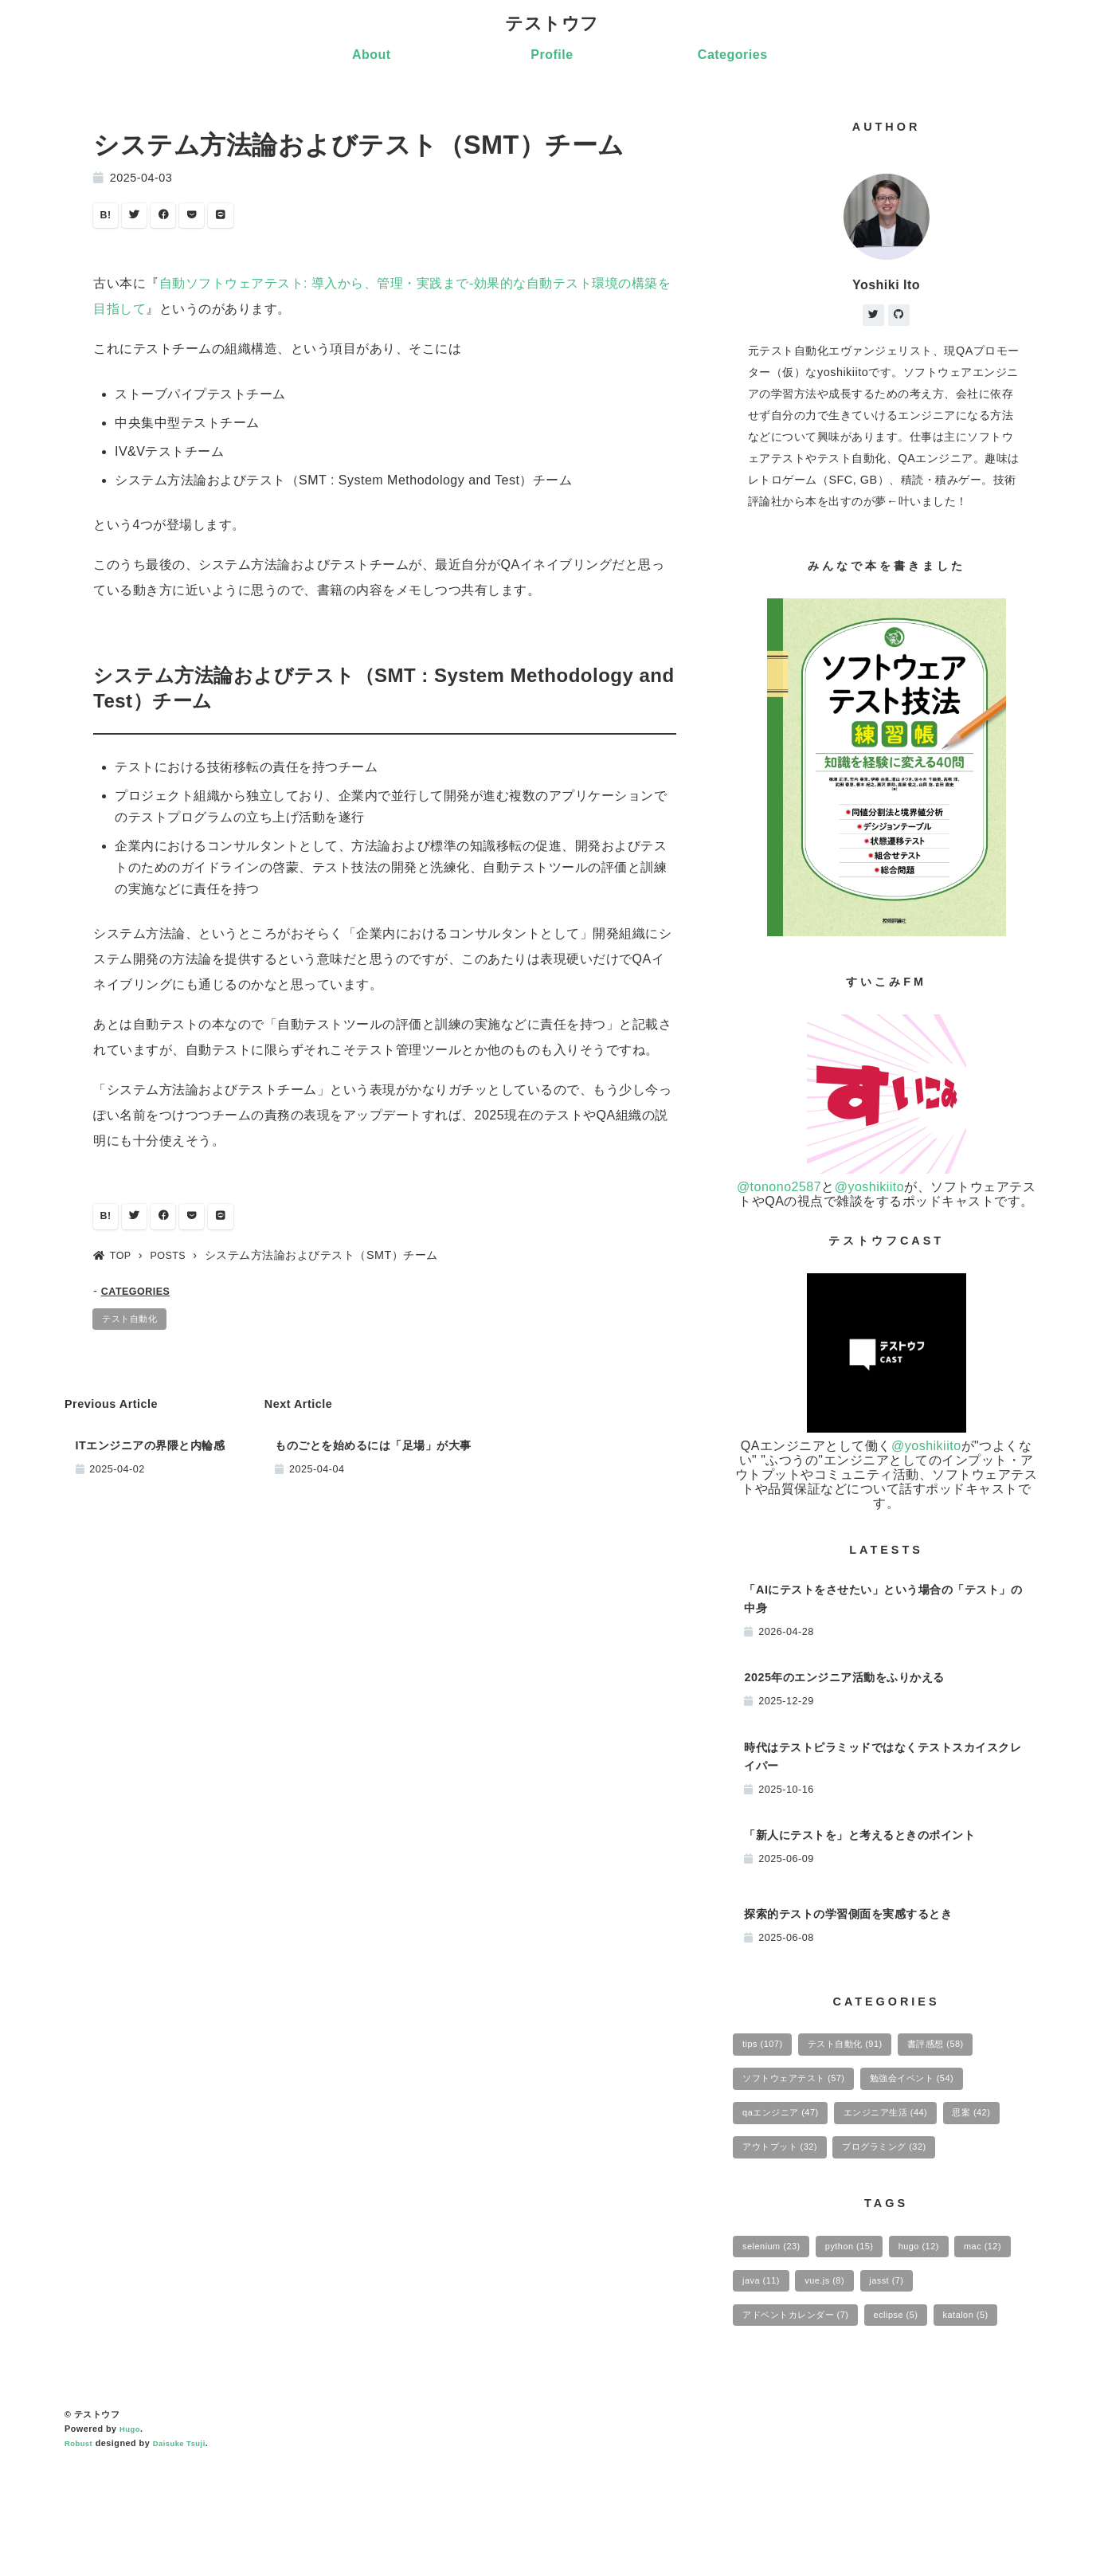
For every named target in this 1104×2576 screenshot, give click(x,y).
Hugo (131, 2540)
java (837, 2346)
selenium (777, 2308)
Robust (80, 2554)
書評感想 (967, 2050)
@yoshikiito (870, 1191)
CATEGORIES (140, 1300)
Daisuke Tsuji (187, 2554)
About (371, 57)
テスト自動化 (136, 1330)
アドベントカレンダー (806, 2385)
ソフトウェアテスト (803, 2089)
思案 (766, 2166)
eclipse (922, 2385)
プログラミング (793, 2204)
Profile (551, 57)
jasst (980, 2346)
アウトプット (860, 2166)
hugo (946, 2308)
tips (767, 2050)
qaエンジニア (788, 2127)
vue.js (910, 2346)
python (866, 2308)
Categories (733, 57)
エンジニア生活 (910, 2127)
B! (107, 220)
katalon (770, 2423)
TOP (115, 1264)
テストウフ (552, 25)
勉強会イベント (941, 2089)
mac (765, 2346)
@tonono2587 (779, 1191)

__DESCRIPTION OF THE TASK__
Set down all the lines above exactly as they appear, with no pictures.

__OUTPUT OF THE TASK__
For every named target in this 1104×2576 screenshot, give click(x,y).
Hugo (131, 2540)
java (837, 2346)
selenium (777, 2308)
Robust (80, 2554)
書評感想 (967, 2050)
@yoshikiito (870, 1191)
CATEGORIES (140, 1300)
Daisuke Tsuji (187, 2554)
About (371, 57)
テスト自動化 (136, 1330)
アドベントカレンダー (806, 2385)
ソフトウェアテスト (803, 2089)
思案 (766, 2166)
eclipse (922, 2385)
プログラミング (793, 2204)
Profile (551, 57)
jasst (980, 2346)
アウトプット (860, 2166)
hugo (946, 2308)
tips (767, 2050)
qaエンジニア (788, 2127)
vue.js (910, 2346)
python (866, 2308)
Categories (733, 57)
エンジニア生活 (910, 2127)
B! (107, 220)
katalon (770, 2423)
TOP (115, 1264)
テストウフ (552, 25)
勉強会イベント (941, 2089)
mac (765, 2346)
@tonono2587 (779, 1191)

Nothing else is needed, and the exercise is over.